Kübra Taşlıtepe Bıyık is a Digital Marketing and Growth Specialist at Moralabs. We asked her how studios should approach paid acquisition for a new game, where most of them go wrong before hitting their first 10,000 installs, and how she would allocate budgets of different sizes. Her answers are below, lightly edited for flow.
This is part of our ongoing interview series with gaming founders and growth leads.
Interview Highlights
- Paid is for validation, not scale, in the early days. Small budgets exist to find what works. Scaling comes after you have a clear winning concept, not before.
- UGC-style creatives often perform better in early tests. They feel more authentic, grab attention faster, and are quicker to test and iterate.
- When retention is low, look beyond marketing. The issue is often related to product experience, audience fit, or the gap between the ad promise and the actual gameplay.
Meta for early growth, TikTok for testing creative angles
In Moralabs’ experience, most early acquisition runs on Meta (Facebook and Instagram), with TikTok in the mix for creative testing.
“Meta has often been reliable for early UA, while TikTok can be useful for testing different creative angles,” Kübra says. The team enjoys the creative side and rapid testing. The part they don’t enjoy is how volatile performance can be, which means constant iteration is the default state.
Use paid early, but use it for validation
Kübra’s core position on early paid spending is direct. Start before you think you’re ready, but be clear about why you’re spending. “We strongly recommend using paid channels early for validation, not just scale. Start small, test creatives fast, and focus on learning what works before increasing budgets.”
The mistake she sees most often with first paid campaigns runs in the opposite direction: studios scaling too early without validating creatives and core metrics, increasing budgets before they have a clear winning concept.
Focus on the core, skip the polish
For studios chasing their first 10,000 installs, her focus list is short. Strong core gameplay and clear ad creatives that show it quickly. Test fast and iterate based on data. Avoid scaling too early and over-polishing before validating what actually works.
Two patterns show up repeatedly between launch and the 10K mark. Studios test too few creatives and lean on a handful of ideas, then ignore early data and continue with underperforming concepts for too long.

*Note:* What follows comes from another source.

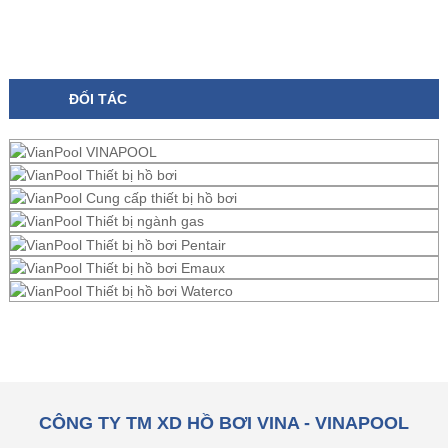
ĐỐI TÁC
CÔNG TY TM XD HỒ BƠI VINA - VINAPOOL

UGC-style creatives often win in early tests
On the creative side, Kübra leans toward authenticity over polish. “UGC-style creatives often perform better in early tests. They feel more authentic, grab attention faster, and are quicker to test and iterate.”
A specific experiment at Moralabs reinforced the point. The team tested multiple simple creative variations, focusing especially on changing the first few seconds and the core hook. “We learned that small changes in framing can significantly impact performance, so fast iteration matters more than production quality.” This is also why trusting the data over the prototype matters so much in early UA.

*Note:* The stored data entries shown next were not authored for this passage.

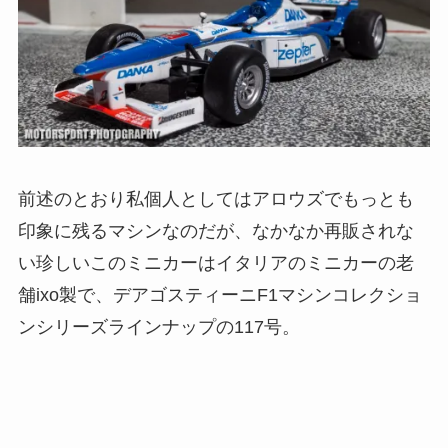
前述のとおり私個人としてはアロウズでもっとも
印象に残るマシンなのだが、なかなか再販されな
い珍しいこのミニカーはイタリアのミニカーの老
舗ixo製で、デアゴスティーニF1マシンコレクショ
ンシリーズラインナップの117号。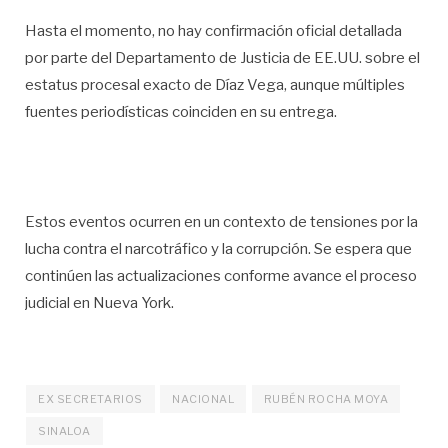
Hasta el momento, no hay confirmación oficial detallada
por parte del Departamento de Justicia de EE.UU. sobre el
estatus procesal exacto de Díaz Vega, aunque múltiples
fuentes periodísticas coinciden en su entrega.
Estos eventos ocurren en un contexto de tensiones por la
lucha contra el narcotráfico y la corrupción. Se espera que
continúen las actualizaciones conforme avance el proceso
judicial en Nueva York.
EX SECRETARIOS
NACIONAL
RUBÉN ROCHA MOYA
SINALOA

Three budgets, three different playbooks
Kübra’s framework for how the approach should change with monthly spend:
- $2K per month: Focus on testing creatives and validating core metrics.
- $10K per month: Double down on winning creatives and start controlled scaling.
- $50K+ per month: Systemize creative production, scale proven winners more confidently, and optimize for ROAS.
The shift across these tiers is from learning what works to compounding what already does.
When retention is low, look beyond marketing
One issue Kübra sees studios misattributing to paid is low retention and engagement. “If users don’t stick, the issue is often related to product experience, audience fit, or the gap between the ad promise and the actual gameplay.”
Paid can deliver the install, but it can’t close that gap on its own.
The metrics shift after 10K installs
Different stages call for different signals. Before the first 10,000 installs, Kübra watches CTR, CPI, and early retention to validate the concept. After 10K, the focus moves to ROAS, LTV, and scaling efficiency. The early-stage metrics answer one question: does this game work? The later ones answer a different question: how big can this get?